If we search for a periodic solution or compaction-like solution, the imaginary part of eq.(2.13) must be zero, that requires

$ \begin{equation} (b_{0}K\mp\frac{1}{2}K^{2})\sin(\zeta)+(\frac{1}{2}b_{0}K\mp\frac{1}{4}K^{2})\sin(2\zeta)=0. \end{equation} $

(2.14)

Solving eq.(2.14), we obtain

$ \begin{equation} b_{0}=\pm\frac{1}{2}K. \end{equation} $

(2.15)

Substituting eq.(2.15) into eq.(2.12), then eq.(2.12) becomes

$ \begin{equation} a_{0}=-\frac{1}{16}K^{2}, a_{1}=\frac{3}{4}K^{2}, a_{2}=-\frac{3}{4}K^{2}, b_{1}=\mp K, W=-\frac{7}{4}K^{3}. \end{equation} $

(2.16)

Inserting equation (2.16) into the real part of equations (2.13) and (2.9) yields the following exact solution

$ \begin{equation} \begin{split} & u_{1}=\frac{-\frac{3}{8}K^{2}-\frac{1}{2}K^{2}\cos(i(Kx-\frac{7}{4}K^{3}t)) -\frac{5}{8}K^{2}\cos(2i(Kx-\frac{7}{4}K^{3}t))}{6+8\cos(i(Kx-\frac{7}{4}K^{3}t))+2\cos(2i(Kx-\frac{7}{4}K^{3}t))}, \\ & v_{1}=\frac{-iK\sin(i(Kx-\frac{7}{4}K^{3}t)}{2+2\cos(i(Kx-\frac{7}{4}K^{3}t)}, \\ & u_{2}=\frac{\frac{9}{8}K^{2}+K^{2}\cos(i(Kx-\frac{7}{4}K^{3}t)) -\frac{1}{8}K^{2}\cos(2i(Kx-\frac{7}{4}K^{3}t))}{6+8\cos(i(Kx-\frac{7}{4}K^{3}t))+2\cos(2i(Kx-\frac{7}{4}K^{3}t))}, \\ & v_{2}=\frac{iK\sin(i(Kx-\frac{7}{4}K^{3}t)}{2+2\cos(i(Kx-\frac{7}{4}K^{3}t)}, \end{split} \end{equation} $

(2.17)

where $K$ is free parameter.

The graph of the solution (2.17) is given in the following figures with $K=2$.

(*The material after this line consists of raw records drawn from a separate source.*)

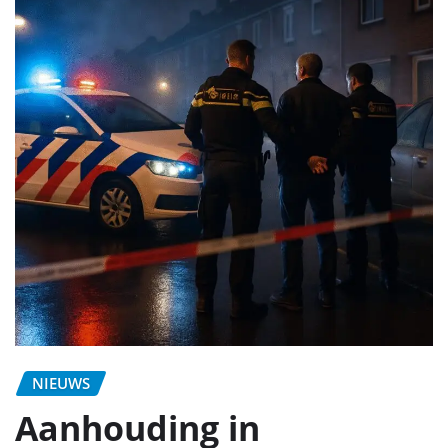
NIEUWS
Aanhouding in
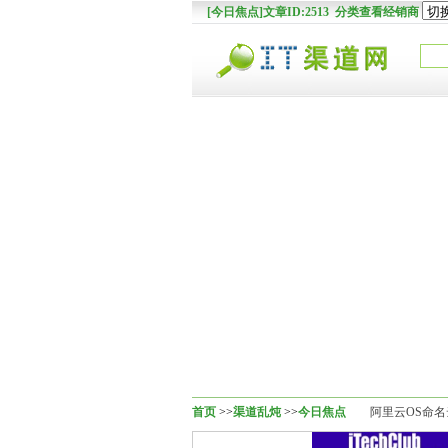
[今日焦点]文章ID:2513 分类查看经销商
首页
>>
渠道乱炖
>>
今日焦点
阿里云OS命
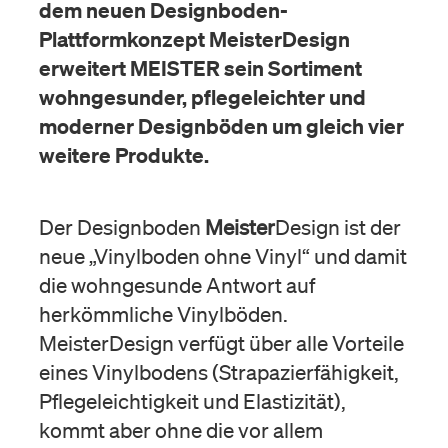
dem neuen Designboden-
Plattformkonzept MeisterDesign
erweitert MEISTER sein Sortiment
wohngesunder, pflegeleichter und
moderner Designböden um gleich vier
weitere Produkte.
Der Designboden
Meister
Design ist der
neue „Vinylboden ohne Vinyl“ und damit
die wohngesunde Antwort auf
herkömmliche Vinylböden.
MeisterDesign verfügt über alle Vorteile
eines Vinylbodens (Strapazierfähigkeit,
Pflegeleichtigkeit und Elastizität),
kommt aber ohne die vor allem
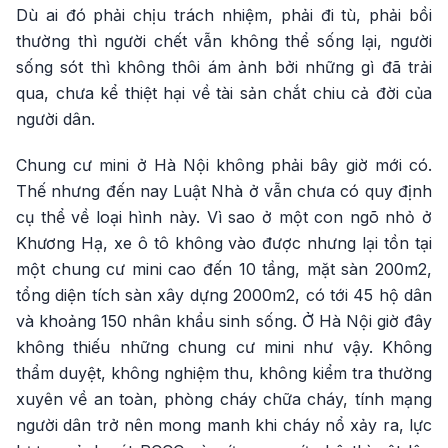
Dù ai đó phải chịu trách nhiệm, phải đi tù, phải bồi
thường thì người chết vẫn không thể sống lại, người
sống sót thì không thôi ám ảnh bởi những gì đã trải
qua, chưa kể thiệt hại về tài sản chắt chiu cả đời của
người dân.
Chung cư mini ở Hà Nội không phải bây giờ mới có.
Thế nhưng đến nay Luật Nhà ở vẫn chưa có quy định
cụ thể về loại hình này. Vì sao ở một con ngõ nhỏ ở
Khương Hạ, xe ô tô không vào được nhưng lại tồn tại
một chung cư mini cao đến 10 tầng, mặt sàn 200m2,
tổng diện tích sàn xây dựng 2000m2, có tới 45 hộ dân
và khoảng 150 nhân khẩu sinh sống. Ở Hà Nội giờ đây
không thiếu những chung cư mini như vậy. Không
thẩm duyệt, không nghiệm thu, không kiểm tra thường
xuyên về an toàn, phòng cháy chữa cháy, tính mạng
người dân trở nên mong manh khi cháy nổ xảy ra, lực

In this study, exp-function method in rational form with a computerized symbolic computation has been successfully applied to find generalized complex solitary solutions of Jaulent-Miodek equation without any initial conditions, so the solutions are more general. The results are simpler with the fewest free parameters and can be shown graphically.